A tua IA escreve como toda a gente

AI

Usas IA para escrever e o resultado parece IA. Não é mau — é pior. Parece todas as outras pessoas a usar o mesmo modelo sem instruções. Plano, seguro, intercambiável. Podias trocar o teu output com o de um desconhecido e nenhum dos dois ia notar.

A culpa não é do modelo. É tua. O modelo escreve genérico porque não lhe deste nada específico. Três correções.

1. Mostra-lhe a tua voz antes da tarefa

Aqui estão três parágrafos que eu escrevi recentemente. Lê-os só pela voz — não pelo tema, não pela estrutura. Imita este tom, este comprimento de frase e esta atitude em tudo o que escreveres para mim a partir de agora.

[cola a tua escrita]

A maioria das pessoas salta este passo porque parece redundante. É o prompt com mais alavancagem que vais escrever na vida. O modelo é muito bom a imitar estilo — o problema é que ninguém lhe dá um estilo para imitar. Sem amostra, usa a mediana dos dados de treino: corporativo, cauteloso e cheio de transições que ninguém lê.

Três parágrafos chegam. Um email que escreveste, uma mensagem de Slack, um parágrafo de um post. O modelo não precisa de um romance — precisa de sinal.

2. Proíbe as palavras que ele adora demais

Nunca uses estas palavras: aprofundar, alavancar, crucial, holístico, robusto, elevar, otimizar, inovador, transformador, potenciar. Se uma frase precisar de alguma delas, reescreve a frase.

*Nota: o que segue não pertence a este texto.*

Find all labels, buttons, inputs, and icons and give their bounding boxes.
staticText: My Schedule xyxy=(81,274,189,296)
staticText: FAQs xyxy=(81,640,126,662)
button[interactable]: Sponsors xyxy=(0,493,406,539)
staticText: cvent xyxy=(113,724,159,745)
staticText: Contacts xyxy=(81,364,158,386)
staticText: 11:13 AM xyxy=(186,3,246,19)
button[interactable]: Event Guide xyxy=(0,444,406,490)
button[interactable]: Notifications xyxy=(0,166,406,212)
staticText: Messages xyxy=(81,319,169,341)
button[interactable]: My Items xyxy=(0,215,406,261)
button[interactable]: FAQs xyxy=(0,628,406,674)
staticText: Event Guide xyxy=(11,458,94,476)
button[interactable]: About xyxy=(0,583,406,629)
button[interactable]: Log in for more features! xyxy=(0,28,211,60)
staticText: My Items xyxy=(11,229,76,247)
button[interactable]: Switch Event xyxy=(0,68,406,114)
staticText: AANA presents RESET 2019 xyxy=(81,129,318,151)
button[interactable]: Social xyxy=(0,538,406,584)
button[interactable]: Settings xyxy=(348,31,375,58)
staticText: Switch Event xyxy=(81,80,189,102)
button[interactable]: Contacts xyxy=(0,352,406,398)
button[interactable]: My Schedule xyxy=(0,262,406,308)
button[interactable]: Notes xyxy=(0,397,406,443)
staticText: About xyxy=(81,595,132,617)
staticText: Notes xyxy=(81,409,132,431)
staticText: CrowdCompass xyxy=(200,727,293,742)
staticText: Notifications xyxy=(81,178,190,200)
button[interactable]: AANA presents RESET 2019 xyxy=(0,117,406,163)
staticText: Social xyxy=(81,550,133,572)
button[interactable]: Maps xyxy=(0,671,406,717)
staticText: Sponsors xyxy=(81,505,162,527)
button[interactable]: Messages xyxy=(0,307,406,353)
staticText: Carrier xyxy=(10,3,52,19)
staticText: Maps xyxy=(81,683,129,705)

Estas são as palavras de conforto do modelo. Aparecem em todos os textos gerados por IA porque apareceram em milhões de exemplos de treino. Proibi-las não torna a escrita boa — torna-a tua, porque o teu vocabulário natural não inclui "aprofundar as nuances."

Acrescenta a tua própria lista. Lê os teus últimos três outputs de IA, marca as palavras que te fizeram torcer o nariz e põe-nas aqui. A lista vai crescer. Esse é o objetivo.

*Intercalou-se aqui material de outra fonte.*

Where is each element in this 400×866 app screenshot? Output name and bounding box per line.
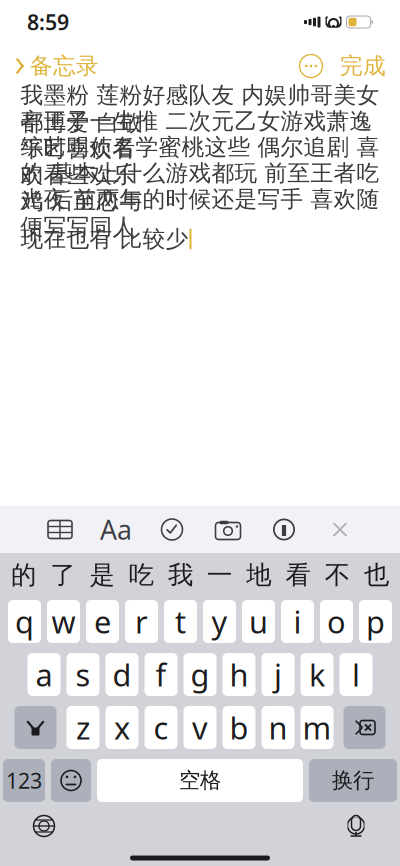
button[interactable]: 我	[161, 554, 200, 596]
staticText: a	[36, 654, 52, 695]
button[interactable]: n	[262, 706, 294, 749]
button[interactable]: 一	[200, 554, 239, 596]
staticText: 不	[325, 559, 350, 590]
button[interactable]: 了	[43, 554, 82, 596]
button[interactable]: 备忘录	[14, 46, 107, 86]
button[interactable]: Markup	[256, 508, 312, 552]
staticText: 光夜 前两年的时候还是写手 喜欢随便写写同人	[20, 185, 380, 241]
staticText: b	[230, 707, 248, 748]
staticText: q	[15, 601, 34, 642]
staticText: f	[156, 654, 166, 695]
staticText: Aa	[100, 512, 132, 547]
button[interactable]: 是	[82, 554, 122, 596]
button[interactable]: p	[359, 600, 392, 643]
staticText: r	[135, 601, 148, 642]
button[interactable]: 也	[357, 554, 396, 596]
button[interactable]: 看	[278, 554, 318, 596]
button[interactable]: 123	[3, 759, 45, 802]
staticText: c	[154, 707, 168, 748]
staticText: j	[274, 654, 282, 695]
staticText: l	[352, 654, 360, 695]
staticText: 一	[207, 559, 232, 590]
button[interactable]: u	[242, 600, 275, 643]
button[interactable]: Text format	[88, 508, 144, 552]
staticText: 的 基本上什么游戏都玩 前至王者吃鸡 后至恋与	[20, 159, 380, 215]
staticText: i	[294, 601, 302, 642]
button[interactable]: g	[184, 653, 216, 696]
button[interactable]: k	[300, 653, 334, 696]
button[interactable]: 完成	[328, 46, 386, 86]
staticText: 8:59	[27, 8, 69, 36]
button[interactable]: 吃	[122, 554, 161, 596]
staticText: x	[114, 707, 130, 748]
staticText: 看	[286, 559, 310, 590]
staticText: 了	[50, 559, 75, 590]
button[interactable]: m	[300, 706, 334, 749]
staticText: 现在也有 比较少	[20, 225, 188, 253]
button[interactable]: z	[66, 706, 100, 749]
button[interactable]: b	[222, 706, 256, 749]
staticText: 我	[168, 559, 193, 590]
staticText: 吃	[129, 559, 154, 590]
staticText: h	[230, 654, 248, 695]
button[interactable]: t	[164, 600, 197, 643]
button[interactable]: o	[320, 600, 353, 643]
staticText: 备忘录	[30, 52, 99, 80]
staticText: z	[76, 707, 90, 748]
staticText: w	[52, 601, 76, 642]
button[interactable]: i	[281, 600, 314, 643]
staticText: 综艺明侦名学蜜桃这些 偶尔追剧 喜欢看些欢乐	[20, 133, 380, 189]
staticText: 空格	[179, 767, 221, 794]
staticText: m	[302, 707, 332, 748]
button[interactable]: j	[262, 653, 294, 696]
button[interactable]: a	[28, 653, 60, 696]
staticText: d	[112, 654, 132, 695]
button[interactable]: Emoji	[51, 759, 91, 802]
button[interactable]: Switch keyboard	[22, 804, 66, 848]
button[interactable]: d	[106, 653, 138, 696]
staticText: g	[190, 654, 210, 695]
button[interactable]: Delete	[344, 706, 386, 749]
staticText: 也	[364, 559, 389, 590]
button[interactable]: c	[144, 706, 178, 749]
button[interactable]: y	[203, 600, 236, 643]
button[interactable]: 的	[4, 554, 43, 596]
staticText: k	[309, 654, 325, 695]
button[interactable]: 空格	[97, 759, 303, 802]
staticText: s	[76, 654, 90, 695]
button[interactable]: Dictate	[334, 804, 378, 848]
button[interactable]: Close	[312, 508, 368, 552]
staticText: y	[212, 601, 228, 642]
button[interactable]: f	[144, 653, 178, 696]
button[interactable]: 不	[318, 554, 357, 596]
staticText: 我墨粉 莲粉好感队友 内娱帅哥美女都博爱 白敬	[20, 81, 380, 137]
button[interactable]: q	[8, 600, 41, 643]
staticText: 亭王子一生推 二次元乙女游戏萧逸 平时喜欢看	[20, 107, 372, 163]
staticText: o	[327, 601, 346, 642]
button[interactable]: s	[66, 653, 100, 696]
button[interactable]: l	[340, 653, 372, 696]
button[interactable]: Camera	[200, 508, 256, 552]
button[interactable]: e	[86, 600, 119, 643]
staticText: v	[192, 707, 208, 748]
staticText: 是	[90, 559, 114, 590]
button[interactable]: w	[47, 600, 80, 643]
button[interactable]: r	[125, 600, 158, 643]
staticText: 123	[6, 766, 42, 795]
staticText: 地	[246, 559, 271, 590]
button[interactable]: Insert table	[32, 508, 88, 552]
staticText: t	[175, 601, 186, 642]
button[interactable]: v	[184, 706, 216, 749]
button[interactable]: More	[294, 49, 328, 83]
staticText: n	[268, 707, 288, 748]
button[interactable]: Checklist	[144, 508, 200, 552]
button[interactable]: 换行	[309, 759, 397, 802]
button[interactable]: 地	[239, 554, 278, 596]
button[interactable]: Shift	[14, 706, 56, 749]
staticText: 换行	[332, 767, 374, 794]
button[interactable]: h	[222, 653, 256, 696]
staticText: p	[366, 601, 385, 642]
staticText: e	[94, 601, 111, 642]
staticText: u	[249, 601, 268, 642]
button[interactable]: x	[106, 706, 138, 749]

3. Pede o rascunho, não a peça acabada

Escreve isto como um primeiro rascunho. Sem transições entre secções. Sem introdução que resuma o que vem a seguir. Sem frases de cobertura como "importa referir" ou "poder-se-ia argumentar." Só as ideias cruas, uma atrás da outra.

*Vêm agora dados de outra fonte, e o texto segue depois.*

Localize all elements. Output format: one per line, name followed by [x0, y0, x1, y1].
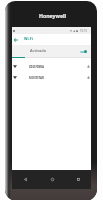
- button[interactable]: MOVISTAR: [12, 72, 91, 83]
- button[interactable]: Back: [12, 34, 20, 45]
- staticText: Wi-Fi: [24, 36, 33, 41]
- staticText: Activado: [30, 48, 47, 53]
- button[interactable]: DIGIFIBRA: [12, 61, 91, 72]
- staticText: DIGIFIBRA: [29, 65, 44, 69]
- staticText: 10:15: [80, 29, 88, 33]
- button[interactable]: Recent apps: [65, 170, 91, 189]
- button[interactable]: Home: [39, 170, 65, 189]
- staticText: MOVISTAR: [29, 76, 44, 80]
- button[interactable]: Back: [12, 170, 39, 189]
- button[interactable]: Activado: [12, 45, 91, 57]
- staticText: Honeywell: [39, 12, 67, 19]
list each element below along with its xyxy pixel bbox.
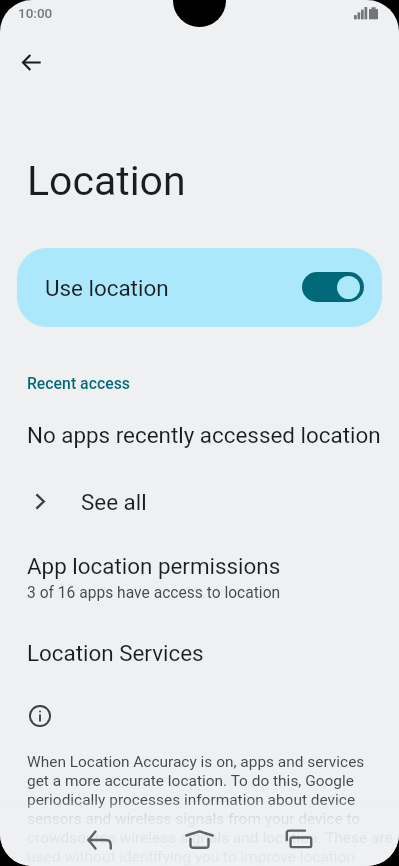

O modo por defeito do modelo é escrever um ensaio acabado. Ensaios acabados por IA soam todos iguais porque o acabamento — as transições, as ressalvas, os parágrafos de resumo — é onde mora o genérico. As ideias podem ser boas. O embrulho não é.

Pede o cru. O embrulho és tu que fazes. É aí que entra a tua voz: não no que dizes, mas em como ligas as coisas. O modelo dá-te os tijolos. Tu constróis a parede.

O defeito não é neutro — é genérico

Quando abres um prompt em branco e escreves "escreve-me um artigo sobre X," o modelo não escolhe uma voz. Calcula a média. E a média de um milhão de escritores não é escritor nenhum.

A tua voz existe. O modelo consegue imitá-la. Mas nunca vai procurá-la — tens de a trazer tu. Três parágrafos da tua própria escrita, uma lista de palavras proibidas e um pedido de pensamento cru em vez de nada polido. É a correção. Custa uma configuração e muda todos os outputs depois dela.